Antique Amber - Nature's Gold By Tamara Bostwick
Amber is a fascinating gemstone that not only serves as a beautiful semi-precious gem, but in some cases, allows us a glimpse of life millions of years ago. Classified as an organic gemstone (gems that are either made from or by a living creature, such as coral or pearls), amber originates from tree resin that oozed from pine trees millions of years ago and then fossilized over the eons. When secreted from a tree, resin is thick and sticky. Consequently, insects, plant matter, or other organic materials often became stuck in the resin and then as the tree continued to ooze, the item was encapsulated and fossilized along with the resin itself. While much organic material is fragile and easily decays, the resin preserved the encased material, protecting it from oxygen and moisture allowing it to survive to the present day for us to learn from and enjoy.

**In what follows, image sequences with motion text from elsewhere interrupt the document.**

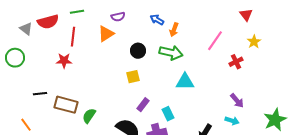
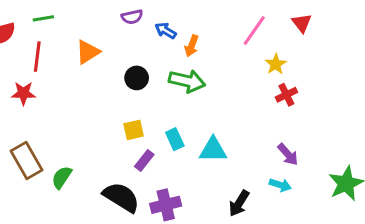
purple semicircle: (118, 17) -> (132, 17), moved
pink line: (215, 41) -> (254, 31), moved
yellow star: (254, 42) -> (276, 64), moved
yellow square: (133, 77) -> (134, 130), moved
cyan triangle: (185, 82) -> (213, 150), moved
brown rectangle: (66, 105) -> (27, 161), turned 45
cyan rectangle: (168, 114) -> (175, 139), moved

David Federman, author of the Consumer Guide to Colored Gemstones, said it best, stating that "amber is like a time capsule made and placed in the earth by nature herself." This unique characteristic of amber is responsible for the identification of more than 1,000 extinct species of insects that would otherwise be unknown. There is a similar substance called "Copal" which is also hardened tree resin, but it is only thousands of years old. In order to be called amber, the resin has to be millions of years old. The oldest amber that has been found dates to about 320 million years old.
Over the millennia, amber has been used by prehistoric peoples for adornment and as a form of currency, as indicated by its discovery in archaeological excavations. Beads dating to between 11,000 and 9,000 years ago indicate that people were finding and manipulating amber as far back as the Neolithic period. Thousands of years later, the appearance of amber in locations far removed from its origin demonstrate how valued it was as an ancient commodity. For example, Baltic amber was found in an Egyptian tomb dating to 3,200 BCE, beads were discovered in the shaft graves of Mycenae in Greece (early 16th century BCE) and amber was so desired by the Romans, particularly the emperor Nero, that in 60 A.D., he sent an expedition into the region now known as Germany for the express purpose of bringing back amber. During the Middle Ages, the collection of amber along the Baltic coast was so heavily policed that gallows were constructed and amber "pirates" collecting amber without permission were hung on the spot.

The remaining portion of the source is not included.